As a professional economist, I find this debate painful. There are smart, well-intentioned people on both sides — some of them, as it happens, old friends and mentors of mine — and each side has scored some major points. Unfortunately, we can’t just declare it an honorable draw, because there’s a decision to be made.

Personally, I lean toward the big-bang view.
The old "friend and mentor" that Krugman is most likely referring to is Bill Nordhaus, who IIRC taught Krugman during his undergraduate degree. Nordhaus is a character who interests me because he plays essentially a sort of late Aristotelian role as far as I can tell: desperately trying to show how the system doesn't need any real changes, just tinkering at the edges.

He's been doing this for decades: he was one of the early savage critics of The Limits to Growth, and his current DICE model implies ridiculously low prices on carbon.

But here is a student of his, basically calling him out in the pages of the NYT Magazine, who by the way won a Nobel Prize and by the way Bill where's yours?

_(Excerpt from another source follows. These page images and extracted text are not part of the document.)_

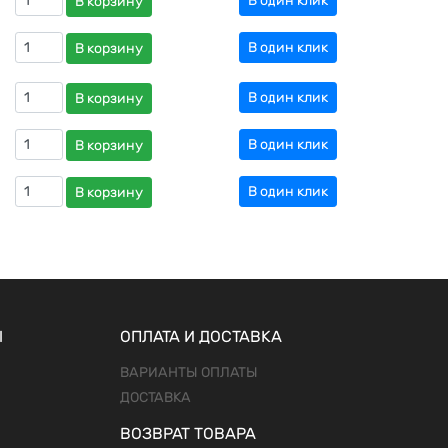
В один клик
В корзину
В один клик
В корзину
В один клик
В корзину
В один клик
В корзину
В один клик
В корзину
Ы
ОПЛАТА И ДОСТАВКА
ВАРИАНТЫ ОПЛАТЫ
ДОСТАВКА
ВОЗВРАТ ТОВАРА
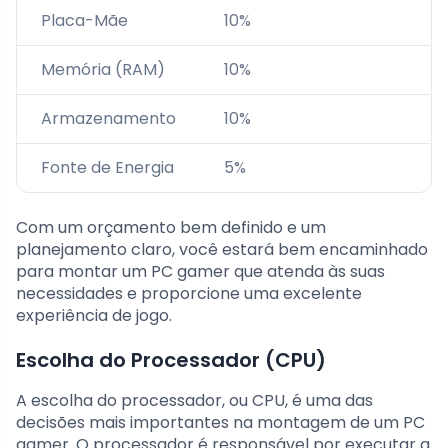
Placa-Mãe
10%
Memória (RAM)
10%
Armazenamento
10%
Fonte de Energia
5%
Com um orçamento bem definido e um
planejamento claro, você estará bem encaminhado
para montar um PC gamer que atenda às suas
necessidades e proporcione uma excelente
experiência de jogo.
Escolha do Processador (CPU)
A escolha do processador, ou CPU, é uma das
decisões mais importantes na montagem de um PC
gamer. O processador é responsável por executar a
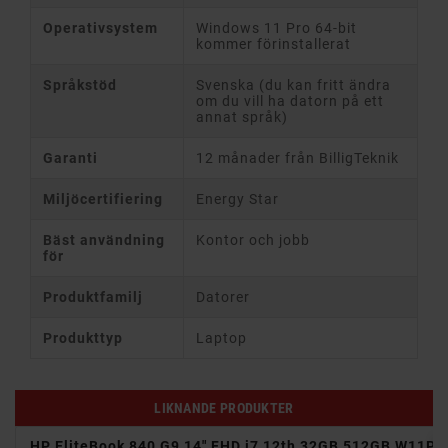
Operativsystem
Windows 11 Pro 64-bit
kommer förinstallerat
Språkstöd
Svenska (du kan fritt ändra
om du vill ha datorn på ett
annat språk)
Garanti
12 månader från BilligTeknik
Miljöcertifiering
Energy Star
Bäst användning
Kontor och jobb
för
Produktfamilj
Datorer
Produkttyp
Laptop
LIKNANDE PRODUKTER
GB
HP EliteBook 840 G9 14" FHD i7 12th 32GB 512GB W11P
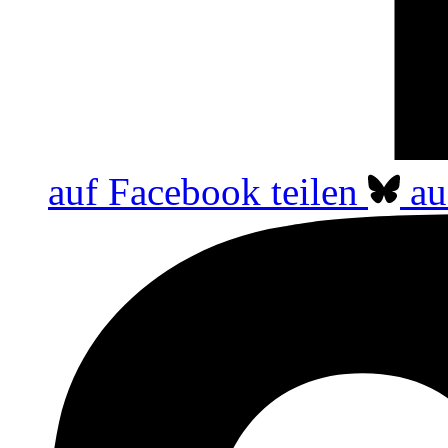
auf Facebook teilen
au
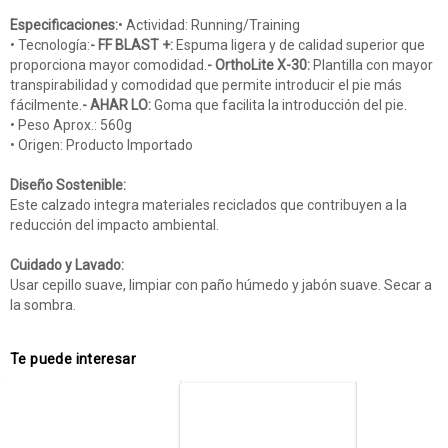
Especificaciones:
• Actividad: Running/Training
• Tecnología:
- FF BLAST +:
Espuma ligera y de calidad superior que
proporciona mayor comodidad.
- OrthoLite X-30:
Plantilla con mayor
transpirabilidad y comodidad que permite introducir el pie más
fácilmente.
- AHAR LO:
Goma que facilita la introducción del pie.
• Peso Aprox.: 560g
• Origen: Producto Importado
Diseño Sostenible:
Este calzado integra materiales reciclados que contribuyen a la
reducción del impacto ambiental.
Cuidado y Lavado:
Usar cepillo suave, limpiar con paño húmedo y jabón suave. Secar a
la sombra.
Te puede interesar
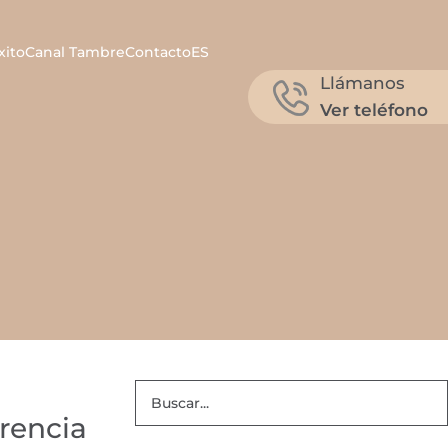
xito
Canal Tambre
Contacto
ES
Llámanos
Ver teléfono
erencia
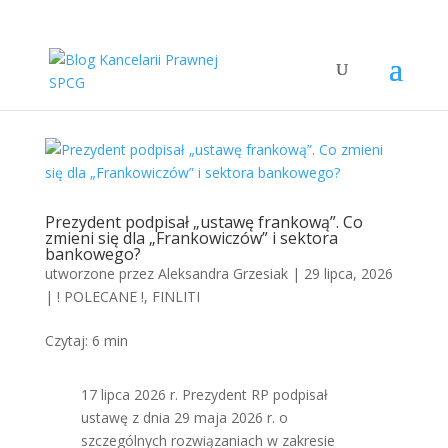
Prezydent podpisał „ustawę frankową”. Co
zmieni się dla „Frankowiczów” i sektora
bankowego?
utworzone przez
Aleksandra Grzesiak
|
29 lipca, 2026
|
! POLECANE !
,
FINLITI
Czytaj:
6
min
17 lipca 2026 r. Prezydent RP podpisał
ustawę z dnia 29 maja 2026 r. o
szczególnych rozwiązaniach w zakresie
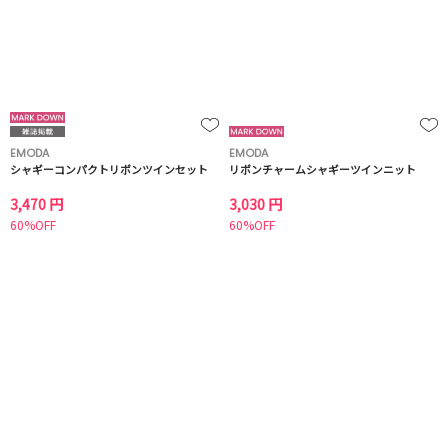
EMODA
EMODA
シャギーコンパクトリボンツインセット
リボンチャームシャギーツインニット
3,470 円
3,030 円
60%OFF
60%OFF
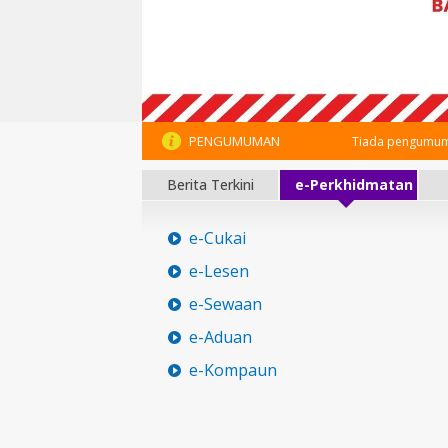
PENGUMUMAN
Tiada pengumum
Berita Terkini
e-Perkhidmatan
e-Cukai
e-Lesen
e-Sewaan
e-Aduan
e-Kompaun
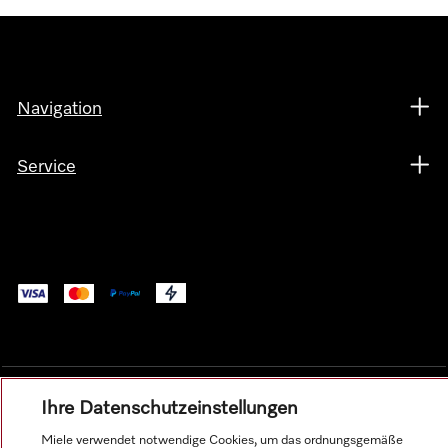
Navigation
Service
Ihre Datenschutzeinstellungen
Alle Produktpreise zzgl. MwSt.; Lieferung stets ohne
Miele verwendet notwendige Cookies, um das ordnungsgemäße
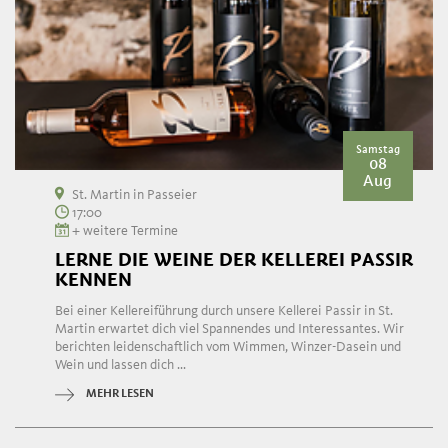
Samstag
08
Aug
St. Martin in Passeier
17:00
+ weitere Termine
LERNE DIE WEINE DER KELLEREI PASSIR
KENNEN
Bei einer Kellereiführung durch unsere Kellerei Passir in St.
Martin erwartet dich viel Spannendes und Interessantes. Wir
berichten leidenschaftlich vom Wimmen, Winzer-Dasein und
Wein und lassen dich ...
MEHR LESEN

There's not a lot new in the Krugman piece for anyone who's been following this debate, though Krugman is pretty respectful of Jim Hansen's argument against cap-and-trade:
What Hansen draws attention to is the fact that in a cap-and-trade world, acts of individual virtue do not contribute to social goals. If you choose to drive a hybrid car or buy a house with a small carbon footprint, all you are doing is freeing up emissions permits for someone else, which means that you have done nothing to reduce the threat of climate change. He has a point. But altruism cannot effectively deal with climate change. Any serious solution must rely mainly on creating a system that gives everyone a self-interested reason to produce fewer emissions.
That's fairer to Hansen's point than I'd be, actually. Either a tax (Hansen prefers tax-and-dividend) or the overall number of carbon allowances will be set centrally, so the gross economic impact will be largely detached from individual action. If people (especially wealthy consumers) see a low tax as permission to emit rather than a fine for doing so, then you're basically right back where you started: there's a certain amount of bad behaviour washing out the good.

Part of me wonders if an individual tradeable ration, like that proposed by Carbon Equity, would satisfy both sides: acts of virtue are directly rewarded, instead of simply punishing vice.

Politically impossible in the US or Canada, I'm sure, but worth thinking about.


Catelli said...

Big Bang approach!

Concentrating on GG effect ignores acidification of the oceans, a much more short-term and immediate effect.

Unless I misunderstand the literature I've been reading.

doconnor said...

If all or most of a big-bang carbon tax is returned to individuals, only people who generate significantly above average carbon emissions will feel the economic impact, and those tend to be the people with the most money. Of course people who generate below average carbon emissions will be better off.